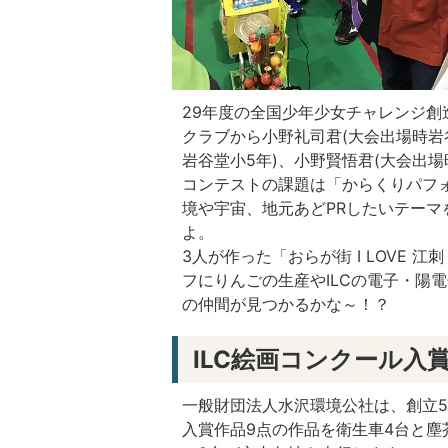
29年度の全国少年少女チャレンジ
クラブから小野礼司君(大会出場時岩谷
岩谷堂小5年)、小野賢悟君(大会出場
コンテストの課題は「からくりパフ
境や宇宙、地元あどPRしたいテー
よ。
3人が作った「おらが街 I LOVE 
フにりんごの生産やILCの電子・陽
の仲間が見つかるかな～！？
ILC絵画コンクール
一般財団法人水沢環境公社は、創立5
入賞作品9点の作品を衛生車4台と塵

• • • • •

Could you set down every entry above exactly as it stands, with no images?

## [SOLUTION BELOW]
29年度の全国少年少女チャレンジ
クラブから小野礼司君(大会出場時岩谷
岩谷堂小5年)、小野賢悟君(大会出場
コンテストの課題は「からくりパフ
境や宇宙、地元あどPRしたいテー
よ。
3人が作った「おらが街 I LOVE 
フにりんごの生産やILCの電子・陽
の仲間が見つかるかな～！？
ILC絵画コンクール
一般財団法人水沢環境公社は、創立5
入賞作品9点の作品を衛生車4台と塵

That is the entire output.